My home bred and H.O.T dog received her Schutzhund 1 this pass weekend with a score of A95, B88, C81 =264.
SG1 Giada vom Fallsview SchH1 , AD.
I very proud of this dog as she loves to work but as the most beautiful temperament you cold ask for.
I well try to post some pictures, hope it works

































Just after searching one blind and on the way to the hot blind.


----------



## Chris Wild

It's a big accomplishment and you should be very proud!


----------



## Zisso

Awesome! You have every right to be proud







What a beautiful girl!!


----------



## Northern GSDs




----------



## angierose

Congratulations, and wonderful pictures as well. She looks like she's having a great time!


----------



## GSDBESTK9

Congratulations!


----------



## onyx'girl

She is beautiful! And BIG congrats on the Sch1 and the AD!


----------



## Allan

Thank you everyone

This is another shot I realy like as Giada shows real nice focus but I have no head LOL










And one of us when its all over with the judge.


----------



## Lynn_P

Congratulations.


----------



## Deejays_Owner

A VERY BIG







Allan!!!


----------



## Allan

Thank you Brian and Lynn.

These are a couple of more shots that were just sent to me.

Guard after out from Re- Attack









One of me giving her a hug after the protection as I new she did her best and that's all you can ask for on Trial day.


----------



## Lynn_P

> Quote:One of me giving her a hug after the protection as I new she did her best and that's all you can ask for on Trial day.


That is so true... and a very nice attitude to have!


----------



## Deejays_Owner

I agree with Lynn









Good Luck Allan with her, I remember seeing pictures of her as a pup, you must be so proud!!


----------



## Allan

Thank you Guys


----------



## Kayos and Havoc

Congrats!!! And those are beautiful pictures!


----------



## WiscTiger

Allen, great accomplishement and very nice female.

LOL I didn't notice you didn't have a head in the picture until you said something, I was looking at the dog.


----------



## JerzeyGSD

Congratulations!







(Your dog is beautiful, by the way!)


----------



## Allan

Thank you Wisc.Tiger, I didn't know I had a head when I was out there either LOL

Thank you Ashley & John.


----------



## Allan

It's been some time since I have been back to look at this threw.
I want to thank you all for your nice comments on Giada. She is a very special girl to me.
I'm happy to say that she now confirmed pregnant to my VA Odin Son V Titus vom Status quo SchH2 KKL1.


----------



## Allan

Giada got her SchH2 this pass weekend.


----------



## Catu

Congratulations!! She looks happy!


----------



## Castlemaid

Congrats, you must be so proud!!!


----------



## MaggieRoseLee

Congrats on your Sch 2 and GREAT photos! :thumbup:


----------



## Allan

Thank you.
Yes I very proud of Giada.
To take a dog from your own breeding and train it to schH2 is a nice feeling.


----------



## BlackthornGSD

Congratulations! I know just how much work goes into that Schutzhund 1--good job to both of you!

Christine


----------



## Jessiewessie99

Congrats she is beautiful!


----------



## elisabeth_00117

Congrats on the I and the II AND the expected litter!

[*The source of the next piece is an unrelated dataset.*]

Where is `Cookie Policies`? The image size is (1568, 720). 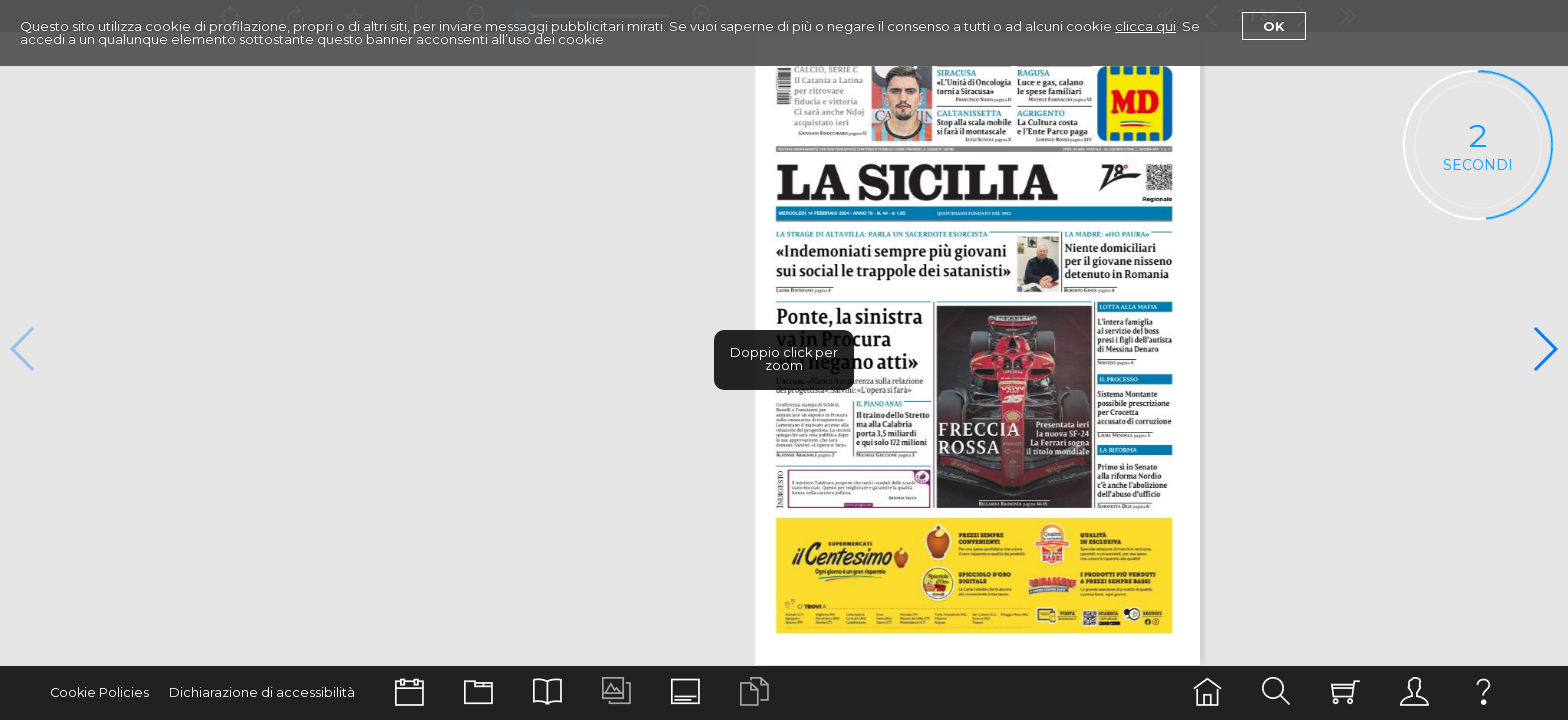 Cookie Policies is located at coordinates (99, 692).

Very beautiful girl and I admire your dogs, have your website bookmarked (have for a while actually) too before I realized you posted here. 

Nice to finally "meet" you!


----------



## Deejays_Owner

A Big :congratulations: Allan!!!


----------



## Allan

I'm very happy to announce that Giada vom Fallsview got her SchH3 Nov-13-2010
It was a very proud moment for me to take a pup from your own breeding to SchH3.


----------



## MaggieRoseLee

Allan said:


> I'm very happy to announce that Giada vom Fallsview got her SchH3 Nov-13-2010
> It was a very proud moment for me to take a pup from your own breeding to SchH3.


This is great news and worthy a NEW post!!!!! SCH3 you must be so proud!:wub:


----------



## Castlemaid

I agree! Congratulations! And you should start a new post! Doesn't give Giada the credit she deserves that the subject line still say SchH1.


----------